Records from a data collection
━━━━━━━━
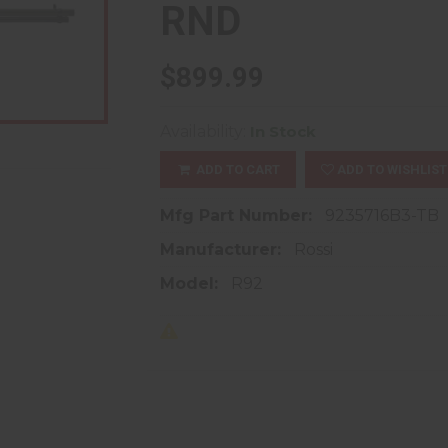
RND
$899.99
Availability:
In Stock
ADD TO CART
ADD TO WISHLIST
Mfg Part Number:
9235716B3-TB
Manufacturer:
Rossi
Model:
R92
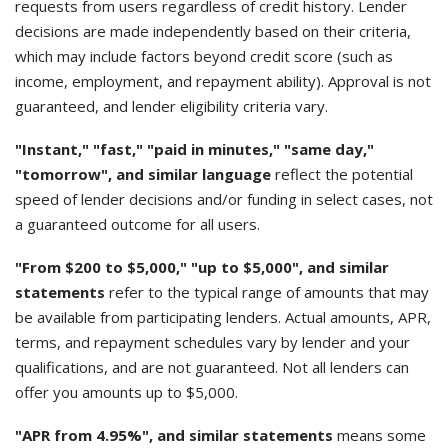
requests from users regardless of credit history. Lender
decisions are made independently based on their criteria,
which may include factors beyond credit score (such as
income, employment, and repayment ability). Approval is not
guaranteed, and lender eligibility criteria vary.
"Instant," "fast," "paid in minutes," "same day,"
"tomorrow", and similar language
reflect the potential
speed of lender decisions and/or funding in select cases, not
a guaranteed outcome for all users.
"From $200 to $5,000," "up to $5,000", and similar
statements
refer to the typical range of amounts that may
be available from participating lenders. Actual amounts, APR,
terms, and repayment schedules vary by lender and your
qualifications, and are not guaranteed. Not all lenders can
offer you amounts up to $5,000.
"APR from 4.95%", and similar statements
means some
━━━━━━━━
§ **WHAT THE TASK REQUIRES**
Every entry above should be printed again exactly, except for the pictures.

§ **TASK OUTPUT**
RND
$899.99
Availability:
In Stock
ADD TO CART
ADD TO WISHLIST
Mfg Part Number:
9235716B3-TB
Manufacturer:
Rossi
Model:
R92
requests from users regardless of credit history. Lender
decisions are made independently based on their criteria,
which may include factors beyond credit score (such as
income, employment, and repayment ability). Approval is not
guaranteed, and lender eligibility criteria vary.
"Instant," "fast," "paid in minutes," "same day,"
"tomorrow", and similar language
reflect the potential
speed of lender decisions and/or funding in select cases, not
a guaranteed outcome for all users.
"From $200 to $5,000," "up to $5,000", and similar
statements
refer to the typical range of amounts that may
be available from participating lenders. Actual amounts, APR,
terms, and repayment schedules vary by lender and your
qualifications, and are not guaranteed. Not all lenders can
offer you amounts up to $5,000.
"APR from 4.95%", and similar statements
means some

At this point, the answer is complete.